■ Exercise requirements ■
Reproduce exactly the lines below, starting with the line that contains "Tolga Baybars" and ending with the last line of the records, both included, and nothing else.

(Beginning of Data for review)

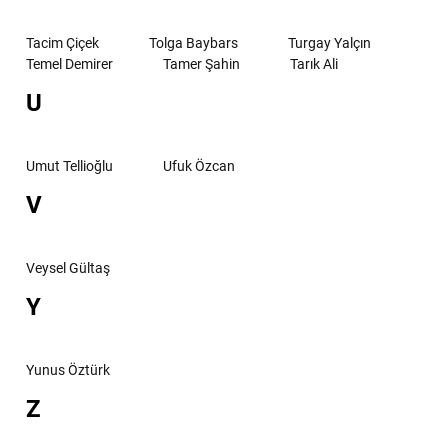
Tacim Çiçek
Tolga Baybars
Turgay Yalçın
Temel Demirer
Tamer Şahin
Tarık Ali
U
Umut Tellioğlu
Ufuk Özcan
V
Veysel Gültaş
Y
Yunus Öztürk
Z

(End of Data for review)

■ Result ■
Tolga Baybars
Turgay Yalçın
Temel Demirer
Tamer Şahin
Tarık Ali
U
Umut Tellioğlu
Ufuk Özcan
V
Veysel Gültaş
Y
Yunus Öztürk
Z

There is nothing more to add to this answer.